Monday, May 14, 2012

Helping introduce a pooch to her new sibling

I've been thinking about this for the past few weeks, and wondering what any of you would recommend.  (I'm due in three weeks, but the doc says the baby will probably be late)

Cadie will either be at the vet or her grandparents while we're in the hospital.  Do you think it'd be better for her to be home when we bring the baby in or for the baby to be here when she comes home?  I don't want her to feel threatened by the baby (not that many things threaten her, she'd be friends with the coyotes if we let her), but I also don't want her to feel she has a higher spot on the totem pole than the baby.  

This might sound weird, but should we start ignoring her a bit so that when we have more to take care of it's not a total shock to her?  (Not that we're going to forget about her!!  Just a natural part of adjusting to life with a newborn!)

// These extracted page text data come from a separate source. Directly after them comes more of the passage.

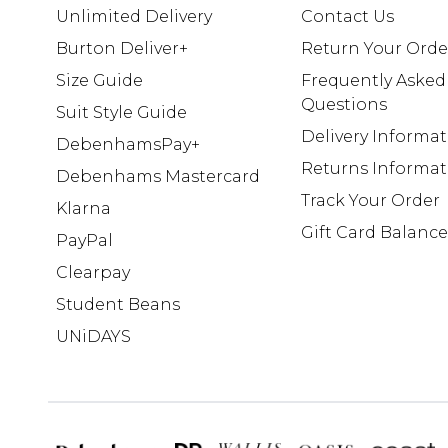
Unlimited Delivery
Contact Us
Burton Deliver+
Return Your Orde
Size Guide
Frequently Asked
Questions
Suit Style Guide
Delivery Informa
DebenhamsPay+
Returns Informat
Debenhams Mastercard
Track Your Order
Klarna
Gift Card Balance
PayPal
Clearpay
Student Beans
UNiDAYS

Also, she knows not to go on the furniture (never really gave her the option), but she's never *not* had access to, say, a certain rug or blanket on the ground.  And eventually we're going to have lots of things on the ground... including babies.  Which we don't want her stepping all over.  Eventually (like a year down the road) I can totally see the baby and Cadie being best friends and having picnics, but not right away :-)  
I was thinking about putting a few blankets out now and using the 'Eht and collar tug' method to teach her that they're not a safe place for her.  But, then when there's a baby on it, I don't want her to think the baby is the one causing that scary sound and feeling.  Any tips?

We've been really happy with how she gets along with kids, she's really great.  The youngest kid she's met was 2 years old, and unsure of her at first, but Cadie sat still (without me even telling her) and let the kid be a kid - play with her face, touch her all over, etc, and Cadie just loved it.  Then she licked the kid's face clean, which the kid loved (hehe)  We think her instincts will be good with the baby - we know she's good with toddlers, but newborns are a bit different.  

Oh, one last thing.  Sometimes, if I'm carrying something, Cadie gets curious and jumps up a bit to see/sniff what it is.  In general, she's MUCH better about not jumping on us, but if I'm carrying something her curiosity wins.  How do we cut that out? 


  1. Well, here is what I think: You are wise to begin spending some time in Cadie's presence while emotionally unavailable, in order to prepare her for the reality your attention will soon be more divided. Also, it is important for the baby to be safe, and while not getting all up in the idea of "dominance," there are some real risks specific to territoriality and also predatory reactivity when dogs are not properly introduced to babies. I'd prefer she is brought home after you are established in the house with the baby. If she is at her "Grandparent's" house, have your husband bring a baby blanket or your shirt and allow her to smell those items, which intermingle your and the baby's scent. When she is brought home, have your husband keep her tethered, and don;t be too friendly extending your baby for her perusal. Think how any mother would behave--even Cadie, if she were one. She would not be surprised by you behaving in a standoffish way. Do not be apologetic; just behave as if the human part of the family has grown, while life for family dogs continues as usual. Call if you have questions, and good luck!